PROBLEM TO SOLVE => Could you print the stretch of lines below from the one with "Hélice T-Motor T4944" through the one with "बताते हैं उन एक्ट्रसेस के बारे में।", exactly as they stand and without any pictures?

______________________________

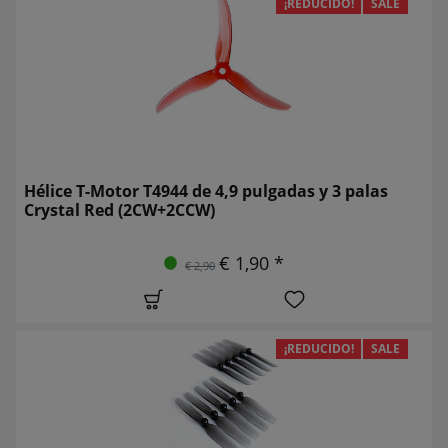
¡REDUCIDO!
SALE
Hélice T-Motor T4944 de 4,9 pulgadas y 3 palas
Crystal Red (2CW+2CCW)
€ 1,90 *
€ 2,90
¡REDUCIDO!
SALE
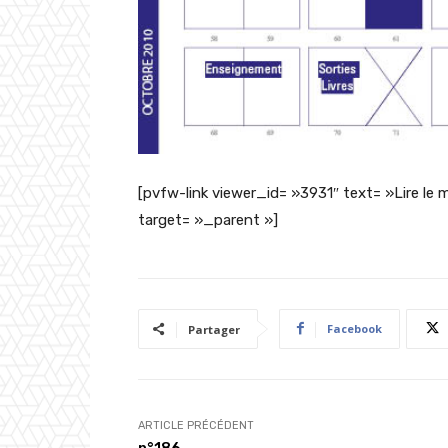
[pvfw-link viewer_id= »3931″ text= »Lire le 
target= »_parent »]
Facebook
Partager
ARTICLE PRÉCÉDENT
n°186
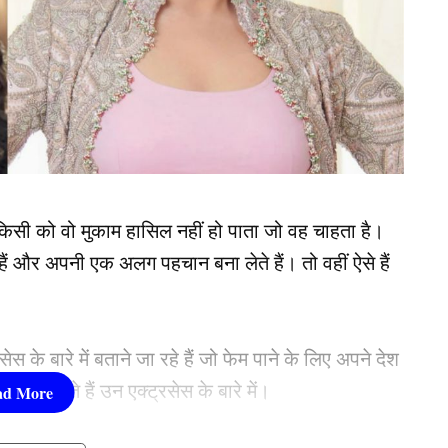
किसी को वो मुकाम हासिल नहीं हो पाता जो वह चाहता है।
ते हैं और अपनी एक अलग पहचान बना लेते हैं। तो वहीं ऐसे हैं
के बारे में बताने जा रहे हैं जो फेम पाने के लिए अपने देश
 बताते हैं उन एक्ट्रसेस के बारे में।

______________________________

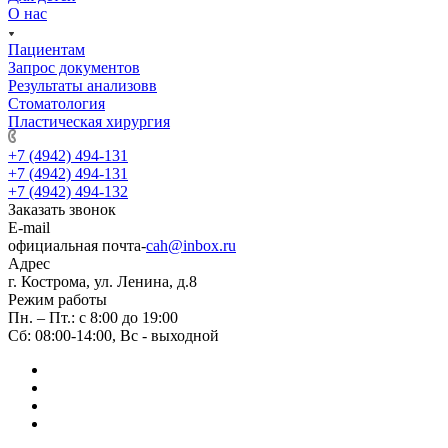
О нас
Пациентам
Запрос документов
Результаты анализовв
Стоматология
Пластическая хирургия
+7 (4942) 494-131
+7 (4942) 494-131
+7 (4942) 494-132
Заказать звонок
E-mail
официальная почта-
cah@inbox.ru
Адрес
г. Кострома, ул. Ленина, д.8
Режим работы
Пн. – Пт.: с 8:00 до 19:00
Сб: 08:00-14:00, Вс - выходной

______________________________

EXPECTED OUTPUT =>
Hélice T-Motor T4944 de 4,9 pulgadas y 3 palas
Crystal Red (2CW+2CCW)
€ 1,90 *
€ 2,90
¡REDUCIDO!
SALE
[pvfw-link viewer_id= »3931″ text= »Lire le 
target= »_parent »]
Facebook
Partager
ARTICLE PRÉCÉDENT
n°186
किसी को वो मुकाम हासिल नहीं हो पाता जो वह चाहता है।
ते हैं और अपनी एक अलग पहचान बना लेते हैं। तो वहीं ऐसे हैं
के बारे में बताने जा रहे हैं जो फेम पाने के लिए अपने देश
 बताते हैं उन एक्ट्रसेस के बारे में।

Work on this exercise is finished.